Un sous-officier de 42 ans a été mis en examen et placé en détention provisoire après avoir détourné l’outil d’intelligence artificielle du ministère des Armées pour générer des milliers d’images pédopornographiques. L’homme est également soupçonné d’avoir produit des images dénudées de deux collègues à leur insu et sollicité des contenus intimes auprès de mineurs, rapporte TopTribune.
Le militaire, basé en Moselle, a été interpellé le 22 juillet dernier et est désormais en détention. Il n’a pas d’antécédents judiciaires, mais fait face à des accusations sérieuses concernant l’utilisation illicite du système d’intelligence artificielle du ministère à des fins criminelles.
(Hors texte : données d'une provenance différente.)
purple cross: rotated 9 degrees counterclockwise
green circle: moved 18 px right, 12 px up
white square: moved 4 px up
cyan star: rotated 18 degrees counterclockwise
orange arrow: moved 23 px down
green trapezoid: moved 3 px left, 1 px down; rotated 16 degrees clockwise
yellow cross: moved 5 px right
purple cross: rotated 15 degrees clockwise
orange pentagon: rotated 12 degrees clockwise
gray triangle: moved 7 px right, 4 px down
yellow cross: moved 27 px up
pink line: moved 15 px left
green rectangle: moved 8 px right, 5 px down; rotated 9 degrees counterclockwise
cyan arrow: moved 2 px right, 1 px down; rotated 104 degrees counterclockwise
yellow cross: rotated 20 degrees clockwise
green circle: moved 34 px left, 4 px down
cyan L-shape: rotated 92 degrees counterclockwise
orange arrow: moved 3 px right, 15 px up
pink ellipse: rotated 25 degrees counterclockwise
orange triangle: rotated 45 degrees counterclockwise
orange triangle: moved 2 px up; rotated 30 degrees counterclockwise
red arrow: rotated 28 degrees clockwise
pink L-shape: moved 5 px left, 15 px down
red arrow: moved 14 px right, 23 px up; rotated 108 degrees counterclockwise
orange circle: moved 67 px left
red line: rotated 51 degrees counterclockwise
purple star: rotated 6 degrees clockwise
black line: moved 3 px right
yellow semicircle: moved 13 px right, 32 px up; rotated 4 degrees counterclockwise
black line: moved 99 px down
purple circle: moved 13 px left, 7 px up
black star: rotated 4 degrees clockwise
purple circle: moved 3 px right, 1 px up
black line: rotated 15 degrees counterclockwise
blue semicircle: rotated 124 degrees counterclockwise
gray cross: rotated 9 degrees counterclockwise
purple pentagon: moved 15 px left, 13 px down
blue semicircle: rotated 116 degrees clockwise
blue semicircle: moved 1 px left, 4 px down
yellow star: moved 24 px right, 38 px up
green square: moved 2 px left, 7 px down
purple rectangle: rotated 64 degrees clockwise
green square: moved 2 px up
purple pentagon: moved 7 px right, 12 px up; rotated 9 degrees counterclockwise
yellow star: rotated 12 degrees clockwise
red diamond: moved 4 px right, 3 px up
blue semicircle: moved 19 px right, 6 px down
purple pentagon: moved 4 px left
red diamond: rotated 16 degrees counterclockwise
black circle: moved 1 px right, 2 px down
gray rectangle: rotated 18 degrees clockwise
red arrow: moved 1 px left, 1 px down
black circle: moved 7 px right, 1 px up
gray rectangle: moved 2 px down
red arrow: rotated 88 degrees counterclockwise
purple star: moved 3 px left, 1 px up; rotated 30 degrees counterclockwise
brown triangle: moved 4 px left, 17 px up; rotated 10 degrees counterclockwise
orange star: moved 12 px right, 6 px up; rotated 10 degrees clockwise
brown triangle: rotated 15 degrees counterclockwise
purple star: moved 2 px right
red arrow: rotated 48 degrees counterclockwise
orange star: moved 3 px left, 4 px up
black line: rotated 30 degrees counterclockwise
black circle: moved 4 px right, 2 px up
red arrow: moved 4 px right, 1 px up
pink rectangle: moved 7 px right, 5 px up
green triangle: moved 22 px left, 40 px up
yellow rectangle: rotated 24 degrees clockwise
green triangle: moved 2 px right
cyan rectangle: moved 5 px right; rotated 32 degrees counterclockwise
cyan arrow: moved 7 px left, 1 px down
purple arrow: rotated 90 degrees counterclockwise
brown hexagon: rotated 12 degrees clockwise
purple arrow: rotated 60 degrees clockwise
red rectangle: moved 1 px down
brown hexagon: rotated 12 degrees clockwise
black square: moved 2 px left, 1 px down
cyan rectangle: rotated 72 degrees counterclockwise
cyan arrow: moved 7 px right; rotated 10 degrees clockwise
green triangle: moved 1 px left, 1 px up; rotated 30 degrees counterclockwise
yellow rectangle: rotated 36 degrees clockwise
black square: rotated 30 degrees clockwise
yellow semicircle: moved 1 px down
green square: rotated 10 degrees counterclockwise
Selon le procureur adjoint de Metz, Thomas Bernard, le suspect a réalisé « plus de 10 000 requêtes afin de forcer la création d’images à caractère pédopornographique » à l’aide de cette technologie.
Visé par deux plaintes de collègues
En plus des chefs d’accusation liés à la pédopornographie, le sous-officier fait également l’objet de plaintes déposées par deux de ses collègues. Il est accusé d’avoir utilisé le même logiciel ministériel pour générer des images dénudées des deux femmes sans leur consentement.
Lors de sa garde à vue, il a reconnu l’intégralité des faits reprochés et a avoué avoir sollicité directement des photos intimes auprès de mineurs de moins de 15 ans via les réseaux sociaux.
Les charges retenues contre lui comprennent « diffusion, par service de communication au public en ligne, d’un montage ou contenu généré par traitement algorithmique à caractère sexuel reproduisant l’image ou les paroles d’une personne non consentante », « corruption de mineur par une personne mise en contact avec la victime par un réseau de communications électroniques », et « sollicitation d’un mineur par un majeur pour la diffusion ou la transmission de son image à caractère pornographique ». De plus, il est accusé d’« importation de l’image d’un mineur présentant un caractère pornographique » et d’« enregistrement ou fixation d’image à caractère pornographique d’un mineur de 15 ans ».
Les enquêtes se poursuivent sous la direction de la section de recherches de la gendarmerie de l’armement, en collaboration avec l’unité nationale cyber luttant contre la criminalité numérique et la brigade de recherches de Thionville.